(MATERIAL SHOWN begins)

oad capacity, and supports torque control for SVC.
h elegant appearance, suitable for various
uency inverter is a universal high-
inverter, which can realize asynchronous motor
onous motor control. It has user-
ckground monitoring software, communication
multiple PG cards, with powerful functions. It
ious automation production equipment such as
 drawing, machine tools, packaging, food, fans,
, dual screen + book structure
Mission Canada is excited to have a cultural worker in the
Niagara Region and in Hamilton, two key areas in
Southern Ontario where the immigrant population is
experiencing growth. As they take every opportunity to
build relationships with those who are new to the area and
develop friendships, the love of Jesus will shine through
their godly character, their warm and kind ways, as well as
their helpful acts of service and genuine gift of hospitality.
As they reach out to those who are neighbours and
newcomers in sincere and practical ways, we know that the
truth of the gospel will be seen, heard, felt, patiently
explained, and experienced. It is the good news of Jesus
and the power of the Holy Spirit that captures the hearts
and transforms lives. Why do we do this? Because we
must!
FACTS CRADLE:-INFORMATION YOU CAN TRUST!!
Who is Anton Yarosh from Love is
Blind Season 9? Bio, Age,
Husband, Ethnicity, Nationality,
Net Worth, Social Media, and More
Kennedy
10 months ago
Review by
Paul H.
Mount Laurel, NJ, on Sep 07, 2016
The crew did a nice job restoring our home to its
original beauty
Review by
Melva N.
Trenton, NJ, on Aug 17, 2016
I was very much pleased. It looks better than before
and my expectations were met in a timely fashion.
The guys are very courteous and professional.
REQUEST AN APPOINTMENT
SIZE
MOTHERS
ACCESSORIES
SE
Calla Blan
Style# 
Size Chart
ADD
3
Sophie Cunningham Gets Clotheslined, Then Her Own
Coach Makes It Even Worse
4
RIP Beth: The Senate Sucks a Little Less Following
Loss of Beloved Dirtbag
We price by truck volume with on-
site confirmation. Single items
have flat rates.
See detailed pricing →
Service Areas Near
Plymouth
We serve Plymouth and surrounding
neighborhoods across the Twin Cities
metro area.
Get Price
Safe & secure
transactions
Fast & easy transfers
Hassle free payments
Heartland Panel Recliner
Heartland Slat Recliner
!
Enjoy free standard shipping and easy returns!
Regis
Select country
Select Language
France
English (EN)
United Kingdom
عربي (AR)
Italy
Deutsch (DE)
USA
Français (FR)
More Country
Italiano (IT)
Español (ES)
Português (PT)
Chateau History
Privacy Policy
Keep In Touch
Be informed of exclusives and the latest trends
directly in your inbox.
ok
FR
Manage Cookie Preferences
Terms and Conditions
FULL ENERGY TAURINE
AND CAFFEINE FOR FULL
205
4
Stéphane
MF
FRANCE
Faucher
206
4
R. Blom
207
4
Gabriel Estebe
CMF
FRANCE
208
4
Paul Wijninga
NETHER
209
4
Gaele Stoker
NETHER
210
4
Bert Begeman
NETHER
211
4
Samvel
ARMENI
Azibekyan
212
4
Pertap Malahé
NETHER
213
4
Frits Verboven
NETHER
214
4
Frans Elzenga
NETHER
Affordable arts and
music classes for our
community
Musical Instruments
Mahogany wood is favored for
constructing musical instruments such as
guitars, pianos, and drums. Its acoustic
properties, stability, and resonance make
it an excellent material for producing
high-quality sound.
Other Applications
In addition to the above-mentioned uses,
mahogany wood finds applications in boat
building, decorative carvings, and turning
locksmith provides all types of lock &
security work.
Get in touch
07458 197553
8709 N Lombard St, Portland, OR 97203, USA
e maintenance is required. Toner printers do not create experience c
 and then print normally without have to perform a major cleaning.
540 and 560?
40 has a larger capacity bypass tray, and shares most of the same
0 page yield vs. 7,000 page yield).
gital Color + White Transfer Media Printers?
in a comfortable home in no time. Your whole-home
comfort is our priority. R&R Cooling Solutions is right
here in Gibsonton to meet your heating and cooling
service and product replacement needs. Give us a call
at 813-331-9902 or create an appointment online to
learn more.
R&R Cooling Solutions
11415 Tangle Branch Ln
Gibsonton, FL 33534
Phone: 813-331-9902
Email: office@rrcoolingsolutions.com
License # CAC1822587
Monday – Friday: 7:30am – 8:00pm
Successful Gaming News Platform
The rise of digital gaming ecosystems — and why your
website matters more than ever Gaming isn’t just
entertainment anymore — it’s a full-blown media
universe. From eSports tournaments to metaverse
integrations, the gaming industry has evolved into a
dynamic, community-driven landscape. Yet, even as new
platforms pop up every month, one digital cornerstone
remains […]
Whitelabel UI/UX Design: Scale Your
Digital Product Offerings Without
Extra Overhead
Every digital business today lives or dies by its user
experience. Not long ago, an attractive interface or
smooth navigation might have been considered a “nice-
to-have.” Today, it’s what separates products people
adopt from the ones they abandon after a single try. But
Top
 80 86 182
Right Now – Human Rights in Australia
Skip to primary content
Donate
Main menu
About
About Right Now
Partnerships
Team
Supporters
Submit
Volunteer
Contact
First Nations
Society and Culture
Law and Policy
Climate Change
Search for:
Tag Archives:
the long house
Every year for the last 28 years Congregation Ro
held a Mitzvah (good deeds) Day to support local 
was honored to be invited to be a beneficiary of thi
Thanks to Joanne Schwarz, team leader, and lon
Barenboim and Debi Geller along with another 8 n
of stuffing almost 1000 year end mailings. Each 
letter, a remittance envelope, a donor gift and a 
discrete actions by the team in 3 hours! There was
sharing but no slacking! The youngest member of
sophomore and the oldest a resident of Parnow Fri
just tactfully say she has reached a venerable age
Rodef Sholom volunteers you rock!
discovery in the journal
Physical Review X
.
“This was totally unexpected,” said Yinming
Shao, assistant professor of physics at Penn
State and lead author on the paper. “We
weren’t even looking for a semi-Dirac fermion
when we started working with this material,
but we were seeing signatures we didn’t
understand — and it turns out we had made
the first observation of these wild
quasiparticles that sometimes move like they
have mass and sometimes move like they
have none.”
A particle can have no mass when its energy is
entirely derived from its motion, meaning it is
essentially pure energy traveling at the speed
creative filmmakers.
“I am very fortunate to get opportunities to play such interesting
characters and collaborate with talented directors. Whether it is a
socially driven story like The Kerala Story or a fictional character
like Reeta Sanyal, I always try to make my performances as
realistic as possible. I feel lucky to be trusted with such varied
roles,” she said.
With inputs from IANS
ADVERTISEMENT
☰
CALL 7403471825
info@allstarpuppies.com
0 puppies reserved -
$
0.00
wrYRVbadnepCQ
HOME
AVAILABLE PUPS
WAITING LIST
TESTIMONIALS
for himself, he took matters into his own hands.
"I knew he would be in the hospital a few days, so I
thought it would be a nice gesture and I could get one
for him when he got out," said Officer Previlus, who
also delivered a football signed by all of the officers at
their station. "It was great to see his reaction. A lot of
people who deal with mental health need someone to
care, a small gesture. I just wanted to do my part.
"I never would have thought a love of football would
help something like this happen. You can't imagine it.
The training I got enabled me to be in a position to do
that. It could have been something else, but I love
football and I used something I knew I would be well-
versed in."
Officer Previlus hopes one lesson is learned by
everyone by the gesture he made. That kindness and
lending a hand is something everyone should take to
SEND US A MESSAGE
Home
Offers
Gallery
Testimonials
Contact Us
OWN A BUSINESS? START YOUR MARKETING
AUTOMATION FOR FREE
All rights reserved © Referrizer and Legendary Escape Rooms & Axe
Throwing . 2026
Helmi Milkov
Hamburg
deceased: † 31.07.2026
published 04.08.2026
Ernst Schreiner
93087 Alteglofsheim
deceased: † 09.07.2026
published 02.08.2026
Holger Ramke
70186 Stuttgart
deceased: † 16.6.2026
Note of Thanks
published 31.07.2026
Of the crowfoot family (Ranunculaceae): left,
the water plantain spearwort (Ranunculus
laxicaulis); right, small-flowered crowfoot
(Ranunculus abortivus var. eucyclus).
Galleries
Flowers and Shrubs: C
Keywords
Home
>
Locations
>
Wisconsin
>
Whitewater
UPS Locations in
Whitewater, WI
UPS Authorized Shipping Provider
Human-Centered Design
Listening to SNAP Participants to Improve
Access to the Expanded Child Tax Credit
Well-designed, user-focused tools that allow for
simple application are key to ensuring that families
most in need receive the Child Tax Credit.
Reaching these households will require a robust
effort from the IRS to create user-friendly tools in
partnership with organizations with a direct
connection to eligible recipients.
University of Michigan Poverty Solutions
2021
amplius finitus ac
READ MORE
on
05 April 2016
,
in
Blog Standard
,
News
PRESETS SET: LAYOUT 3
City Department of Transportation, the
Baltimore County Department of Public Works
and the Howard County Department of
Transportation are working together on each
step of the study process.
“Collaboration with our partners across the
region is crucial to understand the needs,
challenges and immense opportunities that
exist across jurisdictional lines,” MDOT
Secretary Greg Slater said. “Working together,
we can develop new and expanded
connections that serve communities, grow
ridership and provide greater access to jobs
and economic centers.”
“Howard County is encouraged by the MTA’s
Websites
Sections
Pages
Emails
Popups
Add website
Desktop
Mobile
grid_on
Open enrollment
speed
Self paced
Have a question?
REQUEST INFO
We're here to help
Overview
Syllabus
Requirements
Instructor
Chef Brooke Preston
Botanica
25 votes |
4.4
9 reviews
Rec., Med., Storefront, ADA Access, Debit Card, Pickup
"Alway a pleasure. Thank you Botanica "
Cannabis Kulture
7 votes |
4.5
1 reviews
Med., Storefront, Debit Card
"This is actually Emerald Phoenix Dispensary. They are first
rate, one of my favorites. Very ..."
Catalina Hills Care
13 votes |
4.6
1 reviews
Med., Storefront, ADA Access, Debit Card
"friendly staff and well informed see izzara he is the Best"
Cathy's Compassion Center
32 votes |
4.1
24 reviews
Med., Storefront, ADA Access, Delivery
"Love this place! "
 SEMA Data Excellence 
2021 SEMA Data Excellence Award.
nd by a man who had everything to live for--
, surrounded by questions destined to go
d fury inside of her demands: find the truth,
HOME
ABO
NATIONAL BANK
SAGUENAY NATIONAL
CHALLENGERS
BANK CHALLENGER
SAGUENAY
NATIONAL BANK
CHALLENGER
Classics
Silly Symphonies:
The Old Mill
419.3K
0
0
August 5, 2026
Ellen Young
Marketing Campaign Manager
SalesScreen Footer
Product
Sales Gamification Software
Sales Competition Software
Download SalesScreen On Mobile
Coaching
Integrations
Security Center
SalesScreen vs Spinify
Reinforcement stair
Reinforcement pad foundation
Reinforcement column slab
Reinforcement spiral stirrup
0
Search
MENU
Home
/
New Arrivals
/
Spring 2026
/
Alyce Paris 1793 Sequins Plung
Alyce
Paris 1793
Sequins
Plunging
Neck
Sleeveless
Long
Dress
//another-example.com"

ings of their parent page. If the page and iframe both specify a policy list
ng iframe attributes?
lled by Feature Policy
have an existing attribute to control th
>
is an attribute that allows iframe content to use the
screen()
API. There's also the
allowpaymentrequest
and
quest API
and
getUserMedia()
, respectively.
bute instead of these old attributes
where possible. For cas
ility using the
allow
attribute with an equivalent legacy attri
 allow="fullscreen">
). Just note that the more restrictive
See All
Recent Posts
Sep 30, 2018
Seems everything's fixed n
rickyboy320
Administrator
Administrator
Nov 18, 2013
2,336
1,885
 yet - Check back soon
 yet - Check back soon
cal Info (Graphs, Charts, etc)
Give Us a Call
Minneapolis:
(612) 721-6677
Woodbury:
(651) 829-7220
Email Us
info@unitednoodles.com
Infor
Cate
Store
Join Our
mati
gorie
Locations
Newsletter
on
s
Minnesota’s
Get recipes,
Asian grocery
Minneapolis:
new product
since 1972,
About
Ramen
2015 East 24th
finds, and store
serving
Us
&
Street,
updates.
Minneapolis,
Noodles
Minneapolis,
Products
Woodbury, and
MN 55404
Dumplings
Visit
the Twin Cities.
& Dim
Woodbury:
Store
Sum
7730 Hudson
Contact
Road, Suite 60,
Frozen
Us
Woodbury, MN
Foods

(MATERIAL SHOWN ends)

### WHAT THE TASK ASKS
Give the exact lines, and only those, from the line containing "published 04.08.2026" through the line containing "simple application are" in the entries above.

### ANSWER SECTION
published 04.08.2026
Ernst Schreiner
93087 Alteglofsheim
deceased: † 09.07.2026
published 02.08.2026
Holger Ramke
70186 Stuttgart
deceased: † 16.6.2026
Note of Thanks
published 31.07.2026
Of the crowfoot family (Ranunculaceae): left,
the water plantain spearwort (Ranunculus
laxicaulis); right, small-flowered crowfoot
(Ranunculus abortivus var. eucyclus).
Galleries
Flowers and Shrubs: C
Keywords
Home
>
Locations
>
Wisconsin
>
Whitewater
UPS Locations in
Whitewater, WI
UPS Authorized Shipping Provider
Human-Centered Design
Listening to SNAP Participants to Improve
Access to the Expanded Child Tax Credit
Well-designed, user-focused tools that allow for
simple application are key to ensuring that families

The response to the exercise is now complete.